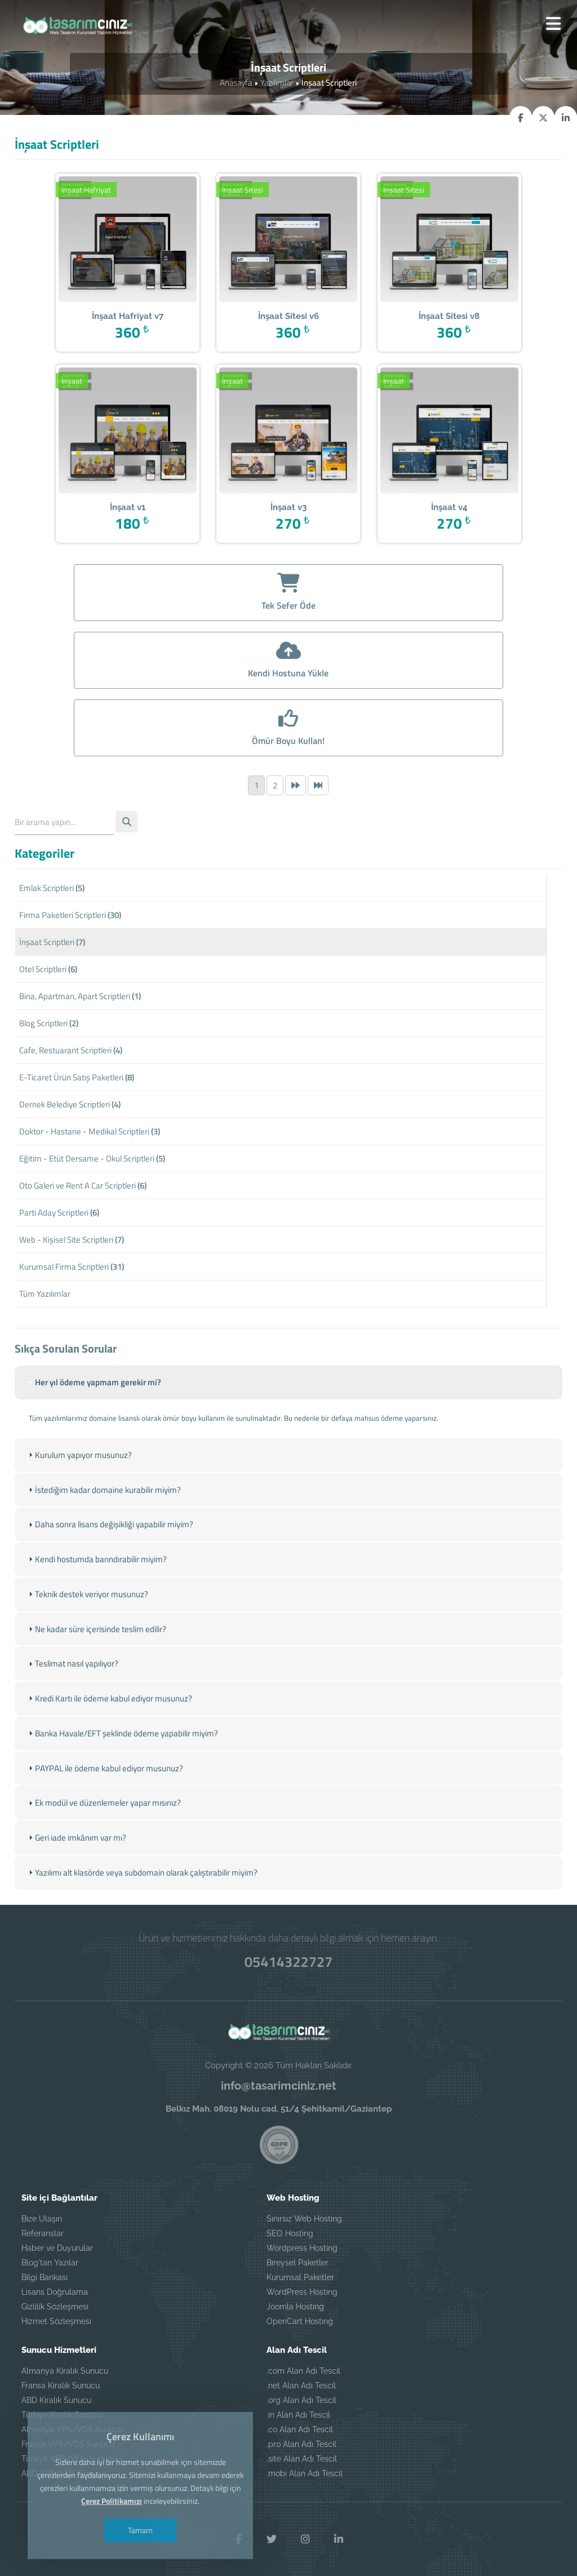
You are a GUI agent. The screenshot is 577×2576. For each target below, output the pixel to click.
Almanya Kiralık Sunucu (64, 2370)
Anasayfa (236, 82)
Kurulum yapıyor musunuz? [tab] (79, 1493)
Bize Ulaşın (41, 2218)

------------------------------------------------

» Task details
Please reproduce, word for word, every line from the line with "Anasayfa (236, 82)" to the final line above, including both ends.

» Reply to the task
Anasayfa (236, 82)
Kurulum yapıyor musunuz? [tab] (79, 1493)
Bize Ulaşın (41, 2218)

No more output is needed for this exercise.